Steam is an online platform used by most video game publishers for PC game distribution. User purchase and playtime data are recorded and are available publicly by default. Game recommenders are therefore important tools for game discovery. The Steam Game Recommender utilizes part of a 170GB dataset that was scraped from the Steam API and stems into two recommendation models. First, a content-based filtering approach where users are matched to unplayed games that have similar features to games they have significant playtime in. Second, a item-item collaborative filtering approach where unplayed game playtime are estimated from the user’s playtime on games weighted by similarity. The top unplayed games are then used as recommendations.
- Does a user's playtime as implicit ratings properly represent their game preferences when used in a recommender system?
- How can additional game metadata(e.g. publisher, developer, release date) beyond game genre(s) improve content-based filtering recommendations (i.e. rating estimation accuracy)?
- Source: https://steam.internet.byu.edu/
- 109 million users
- 716 million games
One row per user per purchased game.
- steamid: a unique identifier for a user.
- appid: a unique identifier for a game.
- playtime_forever: total time the user has played the game in minutes.
One row per game.
- appid: a unique identifier for a game.
- genre: the name of genre associated with the game (multiple possible)
- developer: the name of the game’s developer (multiple possible)
- publisher: the name of the game’s publisher (multiple possible)
- release_date: the date when the game was first made available on the Steam storefront.
For each game, we calculate the mean and standard deviation. We then create buckets for each rating:
The cut points are scaled on a per-user basis since some users are more casual gamers while others may spend a lot more time gaming. The scaling factor is calculated as follows:
(user_playtime_average)/(global_playtime_average)
- Cut point 1: (mean - std_dev*0.5) * scaling_factor if > 0, else 0
- Cut point 2: mean
- Cut point 3: (mean + std_dev*0.5) * scaling_factor
- Cut point 4: (mean + std_dev) * scaling_factor
- Rating 1: 0 < x < cut point 1
- Rating 2: cut point 1 < x < cut point 2
- Rating 3: cut point 2 < x < cut point 3
- Rating 4: cut point 3 < x < cut point 4
- Rating 5: cut point 5 < x < inf
- Build the item profiles: vector of the game’s genre, developer and publisher from the dataset.
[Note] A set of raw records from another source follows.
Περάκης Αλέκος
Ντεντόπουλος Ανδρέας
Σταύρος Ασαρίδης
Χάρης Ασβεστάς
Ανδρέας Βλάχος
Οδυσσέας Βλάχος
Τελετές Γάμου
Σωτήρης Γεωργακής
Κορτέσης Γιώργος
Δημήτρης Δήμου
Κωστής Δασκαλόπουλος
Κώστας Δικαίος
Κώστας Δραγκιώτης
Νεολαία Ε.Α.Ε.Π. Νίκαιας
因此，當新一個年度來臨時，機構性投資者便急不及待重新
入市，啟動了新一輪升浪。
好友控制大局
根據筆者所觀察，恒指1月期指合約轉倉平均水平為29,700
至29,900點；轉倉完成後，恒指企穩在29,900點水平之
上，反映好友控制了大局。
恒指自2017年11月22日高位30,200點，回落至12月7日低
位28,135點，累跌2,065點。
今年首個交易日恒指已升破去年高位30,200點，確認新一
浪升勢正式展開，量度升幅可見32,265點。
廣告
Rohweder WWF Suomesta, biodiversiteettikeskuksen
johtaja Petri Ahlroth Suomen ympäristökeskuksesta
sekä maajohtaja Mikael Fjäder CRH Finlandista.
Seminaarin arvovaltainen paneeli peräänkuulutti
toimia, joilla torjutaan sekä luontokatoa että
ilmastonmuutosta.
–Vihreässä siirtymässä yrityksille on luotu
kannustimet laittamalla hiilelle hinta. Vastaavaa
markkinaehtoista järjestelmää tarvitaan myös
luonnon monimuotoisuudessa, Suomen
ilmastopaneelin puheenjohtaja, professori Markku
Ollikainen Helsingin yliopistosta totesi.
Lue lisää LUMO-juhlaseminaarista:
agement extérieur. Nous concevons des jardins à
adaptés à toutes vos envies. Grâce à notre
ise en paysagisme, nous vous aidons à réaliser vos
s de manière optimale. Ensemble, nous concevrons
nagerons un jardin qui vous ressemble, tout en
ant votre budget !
- Build the user profile: weighted average of rated item profiles.
- Prediction heuristics: cosine distance of an item and user profile.
- Recommend top N games by estimated ratings
User by game rating matrix
- Compute estimated ratings for all games that user x has not played:
- Use cosine similarity to define similarities to unplayed game i
- Obtain KNNs of unplayed game i and estimate rating through the average weighted by similarities
- Recommend top N games by estimated ratings